### DATA TO PROCESS
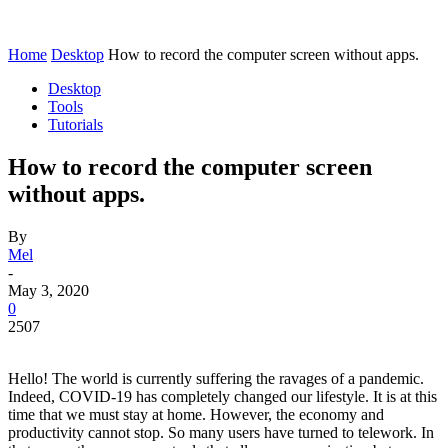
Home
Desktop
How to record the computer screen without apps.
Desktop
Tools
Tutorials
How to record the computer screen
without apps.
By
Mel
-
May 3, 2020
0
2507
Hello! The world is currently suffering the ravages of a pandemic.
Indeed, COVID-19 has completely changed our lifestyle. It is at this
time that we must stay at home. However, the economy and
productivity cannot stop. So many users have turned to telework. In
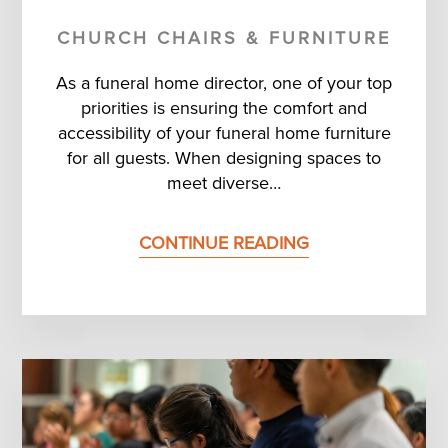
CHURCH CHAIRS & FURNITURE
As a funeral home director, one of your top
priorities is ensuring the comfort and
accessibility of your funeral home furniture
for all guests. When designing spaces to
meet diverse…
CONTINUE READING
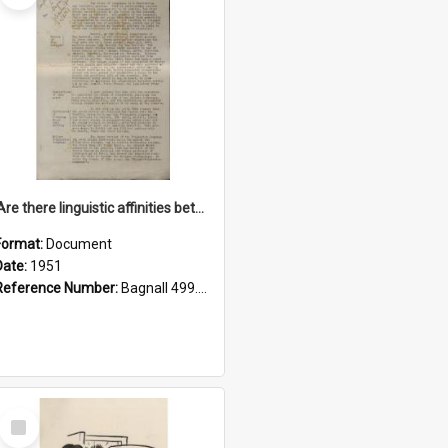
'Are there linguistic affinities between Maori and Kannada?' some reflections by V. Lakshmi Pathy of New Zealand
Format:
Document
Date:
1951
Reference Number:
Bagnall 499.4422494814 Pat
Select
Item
--
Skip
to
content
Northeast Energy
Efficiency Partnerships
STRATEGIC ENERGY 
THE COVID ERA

### PROBLEM DESCRIPTION
Using the entries above, work out the number of lines that hold the word "apps" and write it with no other words.

### RESPONSE
2